Oblong or lozenge-shaped bodies, very sharp teeth, and bizarre markings are among the physical characteristics of members of this family. However, the most distinctive feature that these fish have is what gives them their common name.
Their relations, filefish, differ in that they are unable to lock the first dorsal spine into an upright position. They have extremely rough skin and are known by the popular alternative name of “leather-jackets.”
The “Trigger” Spine
The name triggerfish is very descriptive – the “trigger” is part of the mechanism that locks the dorsal fin into the upright position.

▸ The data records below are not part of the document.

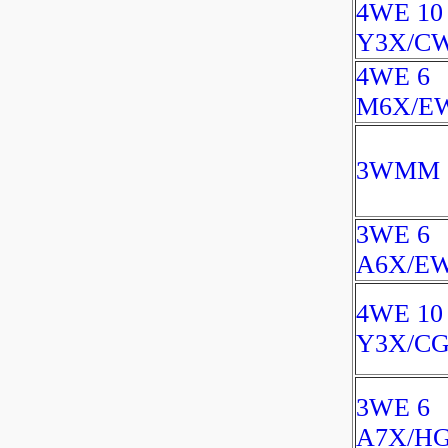
4WE 10
Y3X/C
4WE 6
M6X/E
3WMM 6
3WE 6
A6X/EW
4WE 10
Y3X/CG
3WE 6
A7X/H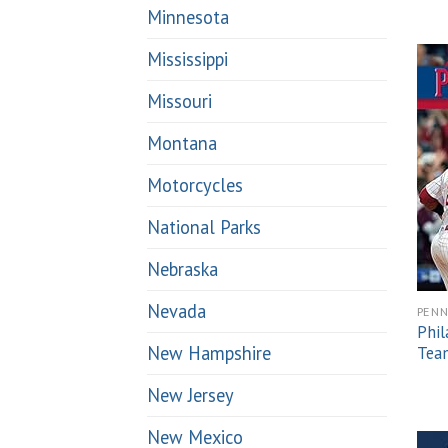
Minnesota
Mississippi
Missouri
Montana
Motorcycles
National Parks
Nebraska
Nevada
PENN
Phil
New Hampshire
Team
New Jersey
New Mexico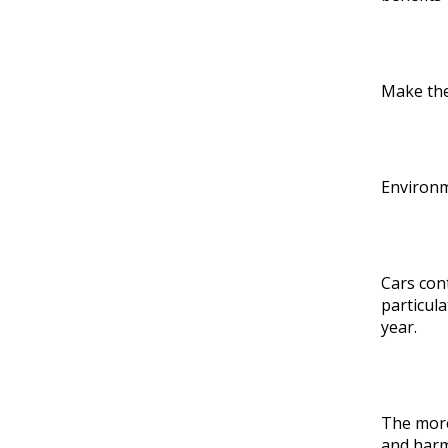
Make the
Environm
Cars con
particula
year.
The more
and harm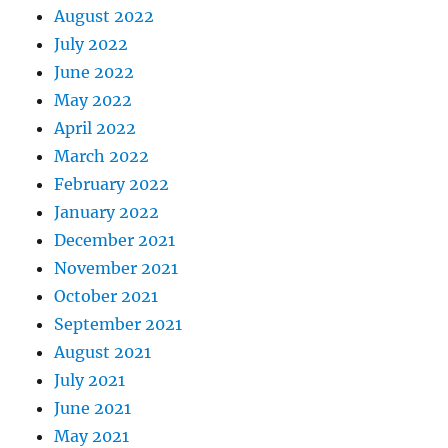
August 2022
July 2022
June 2022
May 2022
April 2022
March 2022
February 2022
January 2022
December 2021
November 2021
October 2021
September 2021
August 2021
July 2021
June 2021
May 2021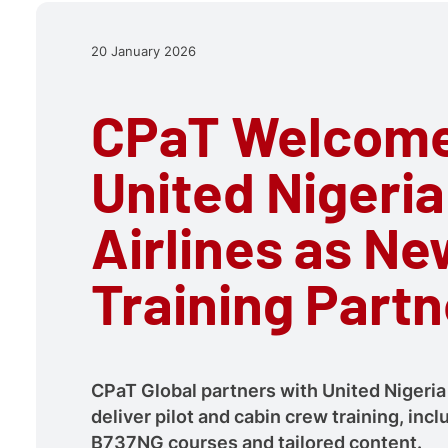
20 January 2026
CPaT Welcom
United Nigeria
Airlines as Ne
Training Partn
CPaT Global partners with United Nigeria 
deliver pilot and cabin crew training, in
B737NG courses and tailored content.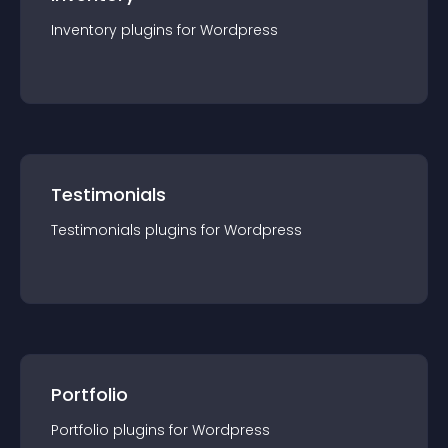
Inventory
plugin
s for
Wordpress
Testimonials
Testimonials
plugin
s for
Wordpress
Portfolio
Portfolio
plugin
s for
Wordpress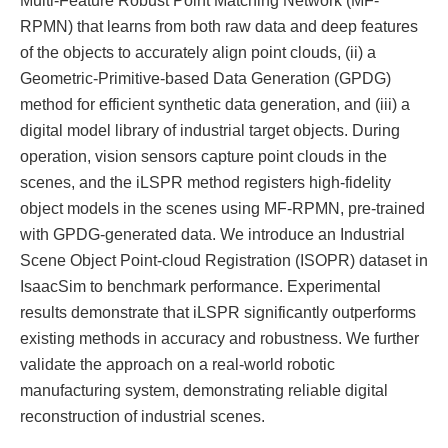
RPMN) that learns from both raw data and deep features
of the objects to accurately align point clouds, (ii) a
Geometric-Primitive-based Data Generation (GPDG)
method for efficient synthetic data generation, and (iii) a
digital model library of industrial target objects. During
operation, vision sensors capture point clouds in the
scenes, and the iLSPR method registers high-fidelity
object models in the scenes using MF-RPMN, pre-trained
with GPDG-generated data. We introduce an Industrial
Scene Object Point-cloud Registration (ISOPR) dataset in
IsaacSim to benchmark performance. Experimental
results demonstrate that iLSPR significantly outperforms
existing methods in accuracy and robustness. We further
validate the approach on a real-world robotic
manufacturing system, demonstrating reliable digital
reconstruction of industrial scenes.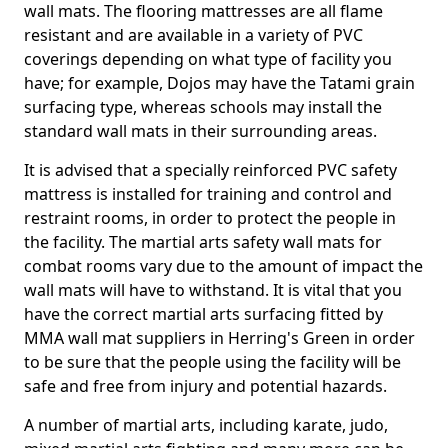
wall mats. The flooring mattresses are all flame
resistant and are available in a variety of PVC
coverings depending on what type of facility you
have; for example, Dojos may have the Tatami grain
surfacing type, whereas schools may install the
standard wall mats in their surrounding areas.
It is advised that a specially reinforced PVC safety
mattress is installed for training and control and
restraint rooms, in order to protect the people in
the facility. The martial arts safety wall mats for
combat rooms vary due to the amount of impact the
wall mats will have to withstand. It is vital that you
have the correct martial arts surfacing fitted by
MMA wall mat suppliers in Herring's Green in order
to be sure that the people using the facility will be
safe and free from injury and potential hazards.
A number of martial arts, including karate, judo,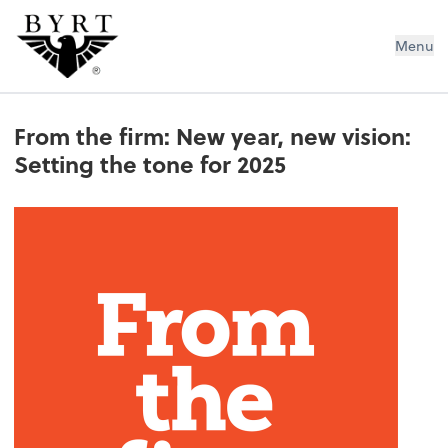
BYRT CPAs, LLC
Menu
From the firm: New year, new vision:
Setting the tone for 2025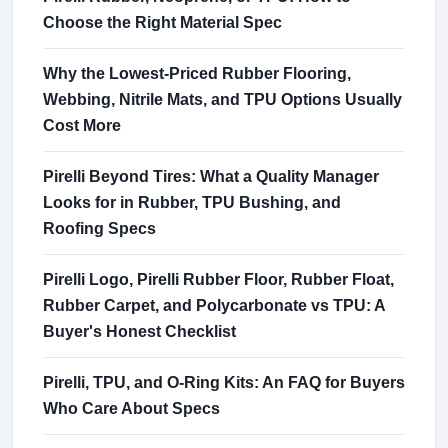
Choose the Right Material Spec
Why the Lowest-Priced Rubber Flooring,
Webbing, Nitrile Mats, and TPU Options Usually
Cost More
Pirelli Beyond Tires: What a Quality Manager
Looks for in Rubber, TPU Bushing, and
Roofing Specs
Pirelli Logo, Pirelli Rubber Floor, Rubber Float,
Rubber Carpet, and Polycarbonate vs TPU: A
Buyer's Honest Checklist
Pirelli, TPU, and O-Ring Kits: An FAQ for Buyers
Who Care About Specs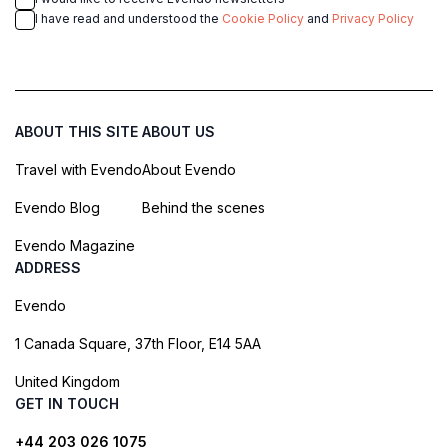
I have read and understood the
Cookie Policy
and
Privacy Policy
ABOUT THIS SITE
ABOUT US
Travel with Evendo
About Evendo
Evendo Blog
Behind the scenes
Evendo Magazine
ADDRESS
Evendo
1 Canada Square, 37th Floor, E14 5AA
United Kingdom
GET IN TOUCH
+44 203 026 1075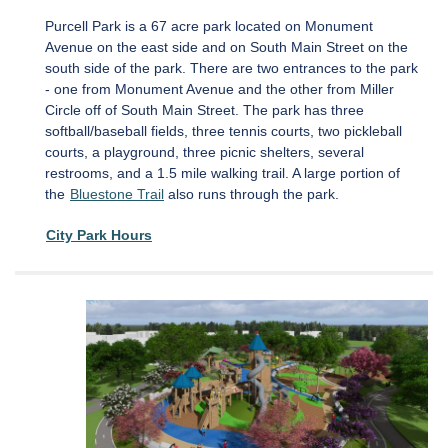
Purcell Park is a 67 acre park located on Monument
Avenue on the east side and on South Main Street on the
south side of the park. There are two entrances to the park
- one from Monument Avenue and the other from Miller
Circle off of South Main Street. The park has three
softball/baseball fields, three tennis courts, two pickleball
courts, a playground, three picnic shelters, several
restrooms, and a 1.5 mile walking trail. A large portion of
the
Bluestone Trail
also runs through the park.
City Park Hours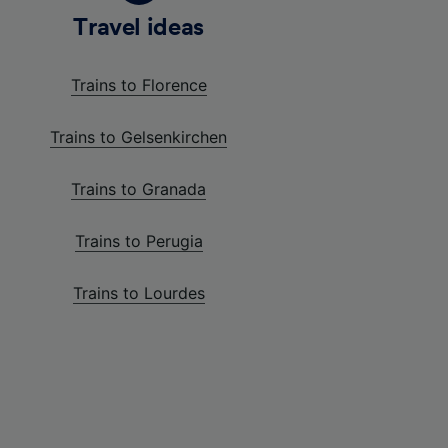
Travel ideas
Trains to Florence
Trains to Gelsenkirchen
Trains to Granada
Trains to Perugia
Trains to Lourdes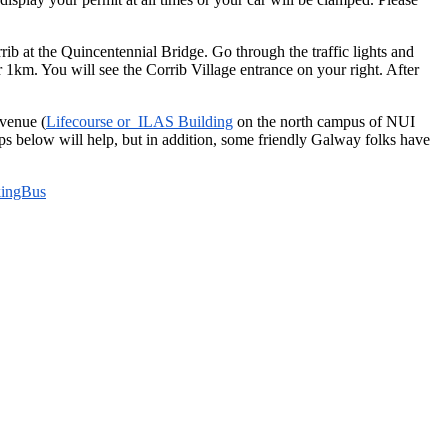
b at the Quincentennial Bridge. Go through the traffic lights and
r 1km. You will see the Corrib Village entrance on your right. After
 venue (
Lifecourse or ILAS Building
on the north campus of NUI
s below will help, but in addition, some friendly Galway folks have
ingBus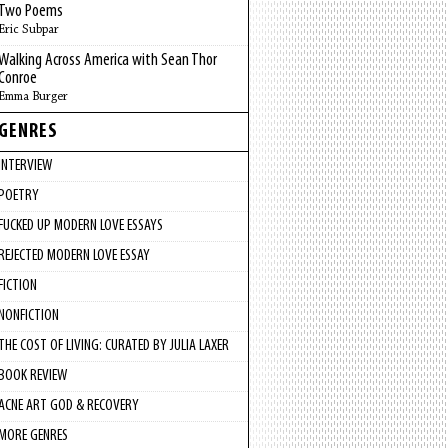
Two Poems
Eric Subpar
Walking Across America with Sean Thor
Conroe
Emma Burger
GENRES
INTERVIEW
POETRY
FUCKED UP MODERN LOVE ESSAYS
REJECTED MODERN LOVE ESSAY
FICTION
NONFICTION
THE COST OF LIVING: CURATED BY JULIA LAXER
BOOK REVIEW
ACNE ART GOD & RECOVERY
MORE GENRES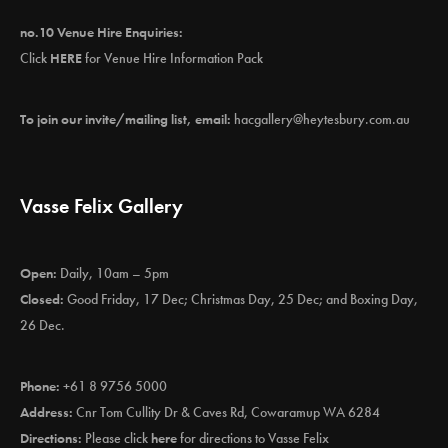
no.10 Venue Hire Enquiries:
Click
HERE
for Venue Hire Information Pack
To join our invite/mailing list, email:
hacgallery@heytesbury.com.au
Vasse Felix Gallery
Open:
Daily, 10am – 5pm
Closed:
Good Friday, 17 Dec; Christmas Day, 25 Dec; and Boxing Day,
26 Dec.
Phone:
+61 8 9756 5000
Address:
Cnr Tom Cullity Dr & Caves Rd, Cowaramup WA 6284
Directions:
Please click
here
for directions to Vasse Felix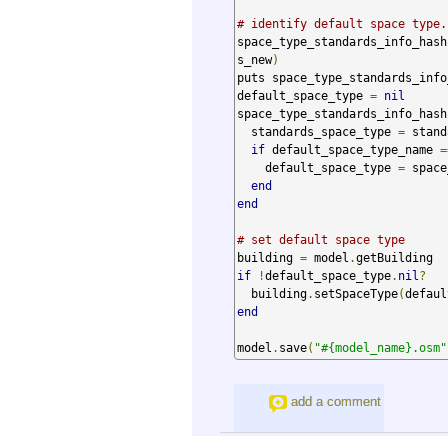
# identify default space type.
space_type_standards_info_hash
s_new
)
puts space_type_standards_info_
default_space_type 
=
nil
space_type_standards_info_hash
  standards_space_type 
=
 stand
if
 default_space_type_name 
=
    default_space_type 
=
 space
end
end
# set default space type
building 
=
 model
.
if
!
default_space_type
.
nil
?
  building
.
setSpaceType
(
defaul
end
model
.
save
(
"#{model_name}.osm"
add a comment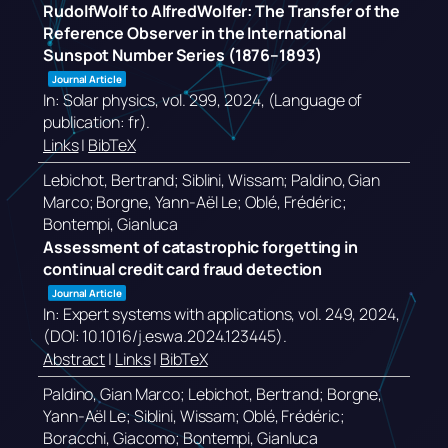
RudolfWolf to AlfredWolfer: The Transfer of the
Reference Observer in the International
Sunspot Number Series (1876–1893)
Journal Article
In:
Solar physics,
vol. 299,
2024
, (Language of
publication: fr)
.
Links
|
BibTeX
Lebichot, Bertrand; Siblini, Wissam; Paldino, Gian
Marco; Borgne, Yann-Aël Le; Oblé, Frédéric;
Bontempi, Gianluca
Assessment of catastrophic forgetting in
continual credit card fraud detection
Journal Article
In:
Expert systems with applications,
vol. 249,
2024
,
(DOI: 10.1016/j.eswa.2024.123445)
.
Abstract
|
Links
|
BibTeX
Paldino, Gian Marco; Lebichot, Bertrand; Borgne,
Yann-Aël Le; Siblini, Wissam; Oblé, Frédéric;
Boracchi, Giacomo; Bontempi, Gianluca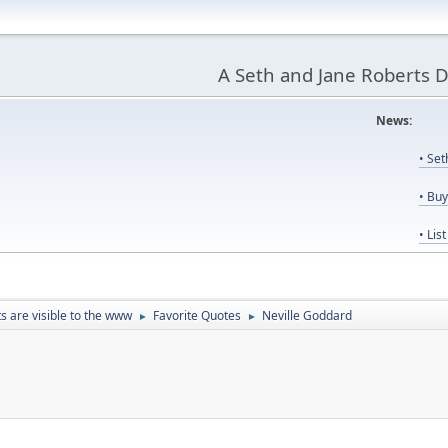
A Seth and Jane Roberts 
News:
Us
• Se
• Bu
• Lis
ts are visible to the www
Favorite Quotes
Neville Goddard
►
►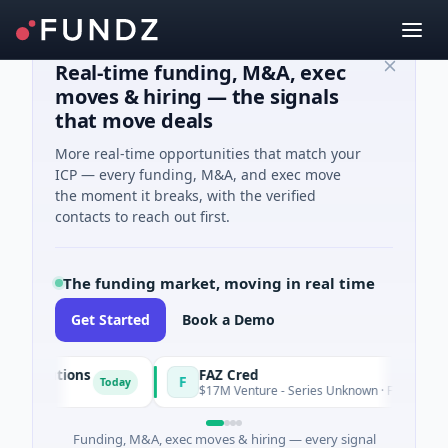
Real-time funding, M&A, exec
moves & hiring — the signals
that move deals
More real-time opportunities that match your
ICP — every funding, M&A, and exec move
the moment it breaks, with the verified
contacts to reach out first.
The funding market, moving in real time
Get Started
Book a Demo
Solutions
FAZ Cred
F
Today
ng
$17M Venture - Series Unknown · Financial Servic
Funding, M&A, exec moves & hiring — every signal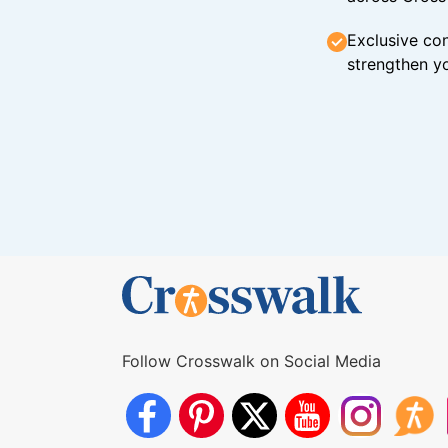
Exclusive con
strengthen yo
Follow Crosswalk on Social Media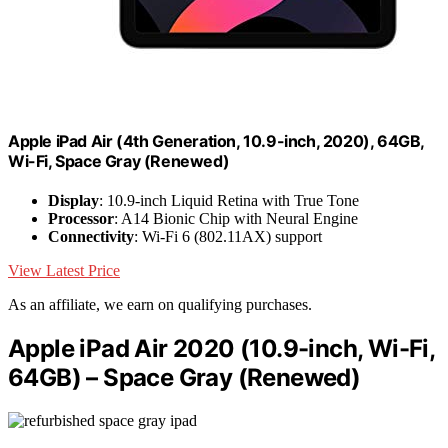
Apple iPad Air (4th Generation, 10.9-inch, 2020), 64GB,
Wi-Fi, Space Gray (Renewed)
Display
: 10.9-inch Liquid Retina with True Tone
Processor
: A14 Bionic Chip with Neural Engine
Connectivity
: Wi-Fi 6 (802.11AX) support
View Latest Price
As an affiliate, we earn on qualifying purchases.
Apple iPad Air 2020 (10.9-inch, Wi-Fi,
64GB) – Space Gray (Renewed)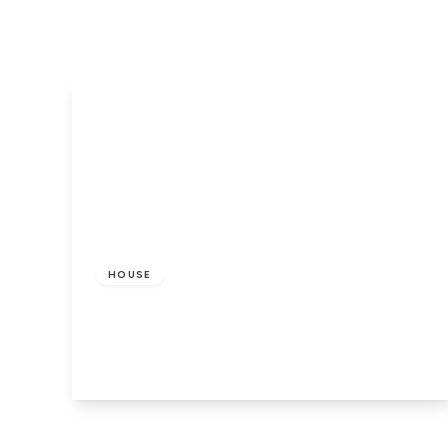
£450 pcm
HOUSE
St. Ignatius Square, Preston
1
1
View Details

This is either to prevent the fish from being swallowed by a predator or to help wedge it in a crevice from which it cannot be moved, until it releases the trigger to lower the fin. When purchasing a triggerfish, don’t refuse to buy it on the grounds that its pelvic fins have broken off, as it doesn’t have any.
Triggerfish are both solitary and territorial which, in terms of aquarium culture, means that they need space if quarrels are to be avoided between similar species. As well as needing space, they also require retreats and places to rummage in. Make sure the aquarium decorations are fixed firmly in place as these fish will attempt (and usually succeed) in rearranging the substrate and other “fixtures and fittings” if they got a chance.
They will assume that anything is good to eat and will attempt to chew at it, so their inclusion in a mixed fish and invertebrate collection is not a good idea. Because triggerfish are not fussy feeders, this makes feeding unproblematic, but take care their sharp teeth don’t have a chance to get a taste of you when maintaining the aquarium.
The clown trigger tends to become aggressive and requires plenty of well-anchored retreats. It is omnivorous and needs a tank on its own (36 gallons at least), or with other large fish. In the wild, it can reach 20 inches in length. However, in captivity, it is usually 4.5 inches long. The optimum water temperature is about 79°F.